Kit drove too fast as usual, one hand on the wheel and the other gesticulating as she talked. By tacit agreement, we avoided discussing Georgia’s murder, my EPA woes, or her relationship with Bobby. Instead she asked about Chris Coronado’s helicopter and last night’s freeze and I answered halfheartedly. I needed food. And a drink.
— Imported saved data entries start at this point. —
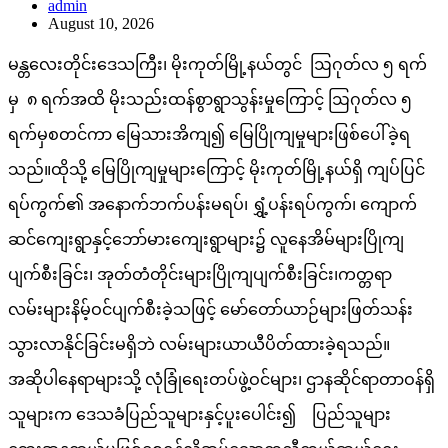
admin
August 10, 2026
မန္တလေးတိုင်းဒေသကြီး၊ မိုးကုတ်မြို့နယ်တွင် ဩဂုတ်လ ၅ ရက်
မှ ၈ ရက်အထိ မိုးသည်းထန်စွာရွာသွန်းမှုကြောင့် ဩဂုတ်လ ၅
ရက်မှစတင်ကာ မြေသားအိကျ၍ မြေပြိုကျမှုများဖြစ်ပေါ်ခဲ့ရ
သည်။ထိုသို့ မြေပြိုကျမှုများကြောင့် မိုးကုတ်မြို့နယ်ရှိ ကျပ်ပြင်
ရပ်ကွက်၏ အနောက်ဘက်ပန်းမရပ်၊ ရွှံ့ပန်းရပ်ကွက်၊ ကျောက်
ဆင်ကျေးရွာနှင့်ဘော်မားကျေးရွာများ၌ လူနေအိမ်များပြိုကျ
ပျက်စီးခြင်း၊ အုတ်တံတိုင်းများပြိုကျပျက်စီးခြင်း၊ကတ္တရာ
လမ်းများနိမ့်ဝင်ပျက်စီးခဲ့သဖြင့် မော်တော်ယာဉ်များဖြတ်သန်း
သွားလာနိုင်ခြင်းမရှိဘဲ လမ်းများယာယီပိတ်ထားခဲ့ရသည်။
အဆိုပါနေရာများသို့ လုံခြုံရေးတပ်ဖွဲ့ဝင်များ၊ ဌာနဆိုင်ရာတာဝန်ရှိ
သူများက ဒေသခံပြည်သူများနှင့်ပူးပေါင်း၍ ပြည်သူများ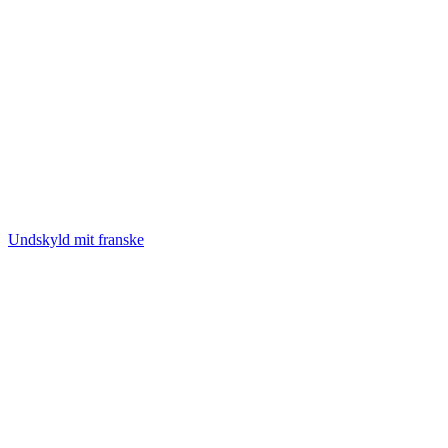
Undskyld mit franske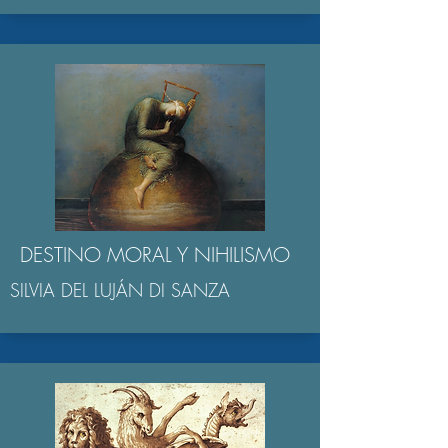
DESTINO MORAL Y NIHILISMO
SILVIA DEL LUJÁN DI SANZA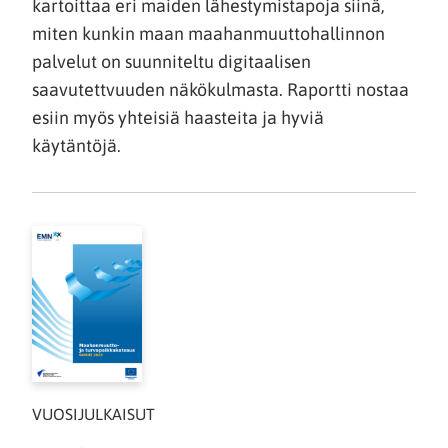
kartoittaa eri maiden lähestymistapoja siinä,
miten kunkin maan maahanmuuttohallinnon
palvelut on suunniteltu digitaalisen
saavutettvuuden näkökulmasta. Raportti nostaa
esiin myös yhteisiä haasteita ja hyviä
käytäntöjä.
VUOSIJULKAISUT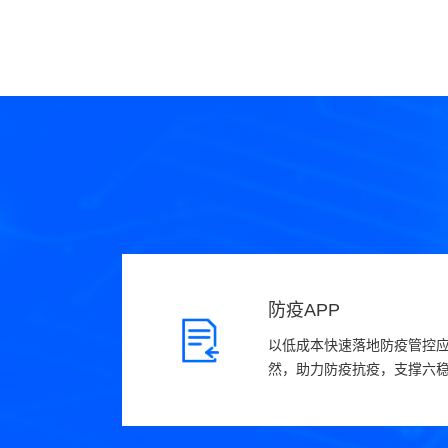
防疫APP
以低成本快速落地防疫管控
然，助力防疫抗疫，支撑六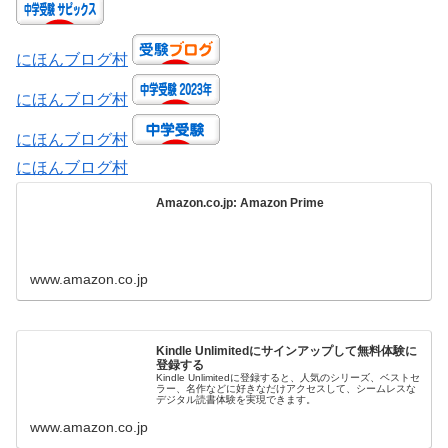
にほんブログ村
にほんブログ村
にほんブログ村
にほんブログ村
Amazon.co.jp: Amazon Prime
www.amazon.co.jp
Kindle Unlimitedにサインアップして無料体験に
登録する
Kindle Unlimitedに登録すると、人気のシリーズ、ベストセ
ラー、名作などに好きなだけアクセスして、シームレスな
デジタル読書体験を実現できます。
www.amazon.co.jp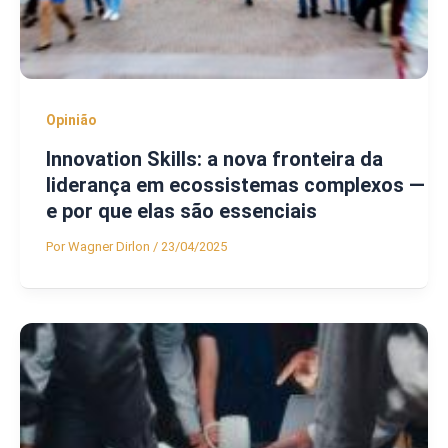
Opinião
Innovation Skills: a nova fronteira da
liderança em ecossistemas complexos —
e por que elas são essenciais
Por
Wagner Dirlon
/
23/04/2025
The Goose Creek Inn sat on a quiet country lane about ten minutes from the center of Middleburg. For anyone who didn’t know exactly where it was—meaning the nonlocals—it seemed to materialize suddenly out of the woods around a sharp bend in the road. A pretty half-timbered ivy-covered building whose silhouette was now outlined by tiny white lights, it glowed softly in the gathering twilight as if plucked out of a fairy tale. Kit pulled into the parking lot as waiters illuminated electric candles in the arched picture windows. We found a space at the far end of the nearly full lot. When we got out of the Jeep, the cathedral-like canopy of trees overhead hushed all sound except for rushing water where Goose Creek tumbled through a boulder-filled ravine nearby.
“Too bad it’s too cold to eat outside. It’s nice sitting on the terrace so you can hear the creek,” Kit said.
“At least it won’t be as cold as last night,” I said. “The temperature’s supposed to stay above freezing, thank God.”
A wreath of dried flowers and rushes hung on the fire-engine-red front door. I pushed against the latch and it swung open. My late godfather, Fitzhugh Pico, had opened the Inn many years ago and it had won every dining award in the metropolitan Washington, D.C., region. My cousin Dominique, Fitz’s former business partner, now owned the place and wisely changed nothing when she took over, so guests still felt like they were dropping by for dinner at the home of good friends.
The large foyer was full of dark-suited men and pretty women. Fitz had consulted my French mother on the Inn’s décor and as a result, the place resembled a comfortable auberge with its whitewashed walls, quarry- tiled floor, and eclectic collection of gaily hued oil paintings and vintage posters advertising French alcohol, cigarettes, and travel. At night the staff wore tuxedos, so the three men who hovered near the maître d’s stand debating the seating plan reminded me of a small flock of well-groomed penguins.